Category Archives: DevOps

What I talk about when I talk about DevOps

What does ‘DevOps’ mean, anyway?

devops-photo-mEarlier in my career, I was a DevOps consultant – and we were trying to hire other DevOps consultants. But the software industry is actually quite confused about the term ‘DevOps’ and what it really means. I was starting to wonder whether putting ‘DevOps’ in our job ads might actually be counter-productive – and sitting in a seminar at YOW! one week, I finally understood why.

Elabor8 (where I worked at the time) had a booth at YOW!, and I gave a couple of lightning talks there. Probably the biggest crowd-pleaser was my talk on resiliency patterns in distributed systems. I covered some difficult topics like the importance of having idempotent rollback steps in compensating transactions and how lessons learned from the ship-building industry help us craft better distributed systems, all presented in 10 minutes in a crowded event space.

Hang on, you may well ask.
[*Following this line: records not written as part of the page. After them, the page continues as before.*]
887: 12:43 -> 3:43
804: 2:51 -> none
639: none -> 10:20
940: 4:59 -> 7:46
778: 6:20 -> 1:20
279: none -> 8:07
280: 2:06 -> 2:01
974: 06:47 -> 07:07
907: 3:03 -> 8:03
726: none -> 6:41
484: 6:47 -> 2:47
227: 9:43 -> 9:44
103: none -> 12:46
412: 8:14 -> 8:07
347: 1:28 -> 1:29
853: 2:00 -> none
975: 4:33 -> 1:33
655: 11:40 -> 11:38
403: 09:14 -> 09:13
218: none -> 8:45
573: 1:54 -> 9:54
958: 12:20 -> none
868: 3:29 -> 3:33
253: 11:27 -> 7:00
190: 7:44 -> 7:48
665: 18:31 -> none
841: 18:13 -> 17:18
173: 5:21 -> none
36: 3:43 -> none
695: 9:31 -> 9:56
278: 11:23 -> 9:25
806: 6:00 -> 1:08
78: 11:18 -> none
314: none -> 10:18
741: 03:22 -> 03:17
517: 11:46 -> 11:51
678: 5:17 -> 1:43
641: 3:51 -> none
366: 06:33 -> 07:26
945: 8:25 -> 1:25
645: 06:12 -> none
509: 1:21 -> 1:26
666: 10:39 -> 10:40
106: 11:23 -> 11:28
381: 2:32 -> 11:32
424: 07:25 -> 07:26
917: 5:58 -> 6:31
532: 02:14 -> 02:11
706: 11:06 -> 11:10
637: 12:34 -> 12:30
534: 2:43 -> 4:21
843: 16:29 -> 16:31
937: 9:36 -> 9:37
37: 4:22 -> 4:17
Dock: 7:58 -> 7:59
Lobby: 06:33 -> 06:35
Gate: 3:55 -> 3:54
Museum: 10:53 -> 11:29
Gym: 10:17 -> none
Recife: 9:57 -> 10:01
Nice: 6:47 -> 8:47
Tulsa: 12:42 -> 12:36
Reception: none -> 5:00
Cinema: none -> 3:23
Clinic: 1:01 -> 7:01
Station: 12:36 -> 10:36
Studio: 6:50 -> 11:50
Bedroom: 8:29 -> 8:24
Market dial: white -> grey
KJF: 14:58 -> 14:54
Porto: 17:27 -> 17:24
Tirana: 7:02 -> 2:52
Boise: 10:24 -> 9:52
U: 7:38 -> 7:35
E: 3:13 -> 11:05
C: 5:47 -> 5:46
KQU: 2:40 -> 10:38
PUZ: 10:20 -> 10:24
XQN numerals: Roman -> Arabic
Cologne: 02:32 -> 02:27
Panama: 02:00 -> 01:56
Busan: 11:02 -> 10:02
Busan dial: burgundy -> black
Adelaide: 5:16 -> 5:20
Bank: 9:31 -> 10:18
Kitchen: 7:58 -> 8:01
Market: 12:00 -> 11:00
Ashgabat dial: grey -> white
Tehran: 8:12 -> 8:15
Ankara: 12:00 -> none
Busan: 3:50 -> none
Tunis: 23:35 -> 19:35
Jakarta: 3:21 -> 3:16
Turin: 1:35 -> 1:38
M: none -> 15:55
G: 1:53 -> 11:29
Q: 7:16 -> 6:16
If I’m a DevOps consultant, why am I talking about atomicity and consistency in distributed systems? Shouldn’t I be talking about cool PowerShell tips and how to set up Jenkins?

As is so common with rhetorical questions, the answer is a resolute ‘No’.

When I talk about DevOps, I talk about Software Engineering.

When I do DevOps work, I’m doing software engineering. When I hire for DevOps roles, I hire software engineers. But I don’t hire just any software engineers: I want the ones who care about the delivery process. They know how to build software, and also how to put it in front of the user – and how to keep on putting that software in front of users, sprint after sprint, story after story, rapidly, efficiently, and without breaking things.

‘DevOps Engineer’ is the next ‘Full-Stack Developer’ – and not because it’s the next hype-cycle in tech hiring. In the same way full-stack developers expanded their scope to cover both the UI and the back-end, DevOps engineers have expanded their scope beyond writing software – and into the realm of how we get that software in front of users, in the fastest and most reliable way possible.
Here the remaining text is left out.